SULi recognizes that achieving successful and sustainable wildlife use requires the application of diverse insights gathered far beyond the realm of traditional conservation biology. These include knowledge platforms related to effective governance, economics and benefits sharing, and political ecology. This is also why SULi members work to mobilize and integrate global conservation expertise across the science, policy, and practice sectors. Such multi-disciplinary approaches are critical, if robust, equitable models of sustainable use, including hunting-based models, are to be developed and maintained. As global impacts on natural diversity make clear, meeting human needs and priorities without compromising conservation imperatives is not an easy task.

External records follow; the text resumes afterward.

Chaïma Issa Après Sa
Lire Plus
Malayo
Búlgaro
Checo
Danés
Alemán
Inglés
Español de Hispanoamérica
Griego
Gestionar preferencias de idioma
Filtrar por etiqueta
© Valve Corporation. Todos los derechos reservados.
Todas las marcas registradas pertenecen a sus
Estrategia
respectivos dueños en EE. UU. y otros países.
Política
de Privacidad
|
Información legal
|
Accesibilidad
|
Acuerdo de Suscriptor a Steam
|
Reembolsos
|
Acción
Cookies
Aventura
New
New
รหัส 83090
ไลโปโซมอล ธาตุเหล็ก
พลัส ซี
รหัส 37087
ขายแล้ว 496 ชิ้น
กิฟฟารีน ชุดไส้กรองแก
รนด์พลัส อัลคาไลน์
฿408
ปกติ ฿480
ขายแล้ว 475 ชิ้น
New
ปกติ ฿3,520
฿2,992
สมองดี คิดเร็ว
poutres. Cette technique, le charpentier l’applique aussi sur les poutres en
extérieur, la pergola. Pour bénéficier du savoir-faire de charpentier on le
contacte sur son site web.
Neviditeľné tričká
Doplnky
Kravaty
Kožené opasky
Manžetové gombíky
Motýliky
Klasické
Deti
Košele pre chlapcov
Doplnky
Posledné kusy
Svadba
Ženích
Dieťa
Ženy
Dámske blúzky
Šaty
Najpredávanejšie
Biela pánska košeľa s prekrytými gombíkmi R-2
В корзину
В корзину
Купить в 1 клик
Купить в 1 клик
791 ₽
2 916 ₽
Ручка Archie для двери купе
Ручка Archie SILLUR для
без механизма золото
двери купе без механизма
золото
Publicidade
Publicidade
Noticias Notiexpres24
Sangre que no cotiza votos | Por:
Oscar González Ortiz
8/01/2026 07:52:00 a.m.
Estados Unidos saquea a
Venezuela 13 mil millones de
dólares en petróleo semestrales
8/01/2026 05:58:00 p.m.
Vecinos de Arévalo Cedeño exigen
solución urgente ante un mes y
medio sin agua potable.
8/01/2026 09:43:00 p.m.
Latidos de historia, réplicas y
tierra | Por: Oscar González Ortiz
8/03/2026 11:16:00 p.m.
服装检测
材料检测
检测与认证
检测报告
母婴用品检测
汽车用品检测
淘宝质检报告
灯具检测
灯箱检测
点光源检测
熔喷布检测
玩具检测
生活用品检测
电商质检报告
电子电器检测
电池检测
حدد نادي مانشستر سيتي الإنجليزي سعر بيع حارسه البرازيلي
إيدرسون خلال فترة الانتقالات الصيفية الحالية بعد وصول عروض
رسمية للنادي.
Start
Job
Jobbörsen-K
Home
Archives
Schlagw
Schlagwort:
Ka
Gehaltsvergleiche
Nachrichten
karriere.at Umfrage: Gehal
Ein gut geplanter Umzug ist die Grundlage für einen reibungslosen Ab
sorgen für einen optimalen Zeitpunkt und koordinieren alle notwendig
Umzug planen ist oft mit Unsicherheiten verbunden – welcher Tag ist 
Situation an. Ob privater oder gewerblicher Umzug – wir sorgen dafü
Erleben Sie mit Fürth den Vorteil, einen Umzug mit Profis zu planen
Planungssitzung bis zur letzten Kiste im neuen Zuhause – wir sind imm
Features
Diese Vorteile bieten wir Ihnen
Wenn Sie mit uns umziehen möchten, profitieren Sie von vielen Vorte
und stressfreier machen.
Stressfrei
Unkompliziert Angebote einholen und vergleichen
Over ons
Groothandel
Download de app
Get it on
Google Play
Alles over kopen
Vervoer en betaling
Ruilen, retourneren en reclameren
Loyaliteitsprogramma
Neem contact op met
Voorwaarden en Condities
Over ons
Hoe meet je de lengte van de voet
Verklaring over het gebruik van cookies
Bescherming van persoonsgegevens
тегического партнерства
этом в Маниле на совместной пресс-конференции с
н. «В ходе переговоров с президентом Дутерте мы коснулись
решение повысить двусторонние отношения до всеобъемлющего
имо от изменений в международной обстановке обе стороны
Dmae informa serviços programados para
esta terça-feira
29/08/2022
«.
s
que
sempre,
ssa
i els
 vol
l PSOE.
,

Dr Rosie Cooney is Chair of the IUCN SSC/CEESP Sustainable Use and Livelihoods Specialist Group (SULi) and Visiting Fellow in Fenner School of Environment and Society, Australian National University.
Shane Mahoney serves as SULi Vice-Chair and is the founder and CEO of Conservation Visions. He has over 30 years’ working experience primarily as a scientist, wildlife manager, policy innovator and strategic advisor; but also as a filmmaker, writer, narrator, TV and radio personality, and lecturer.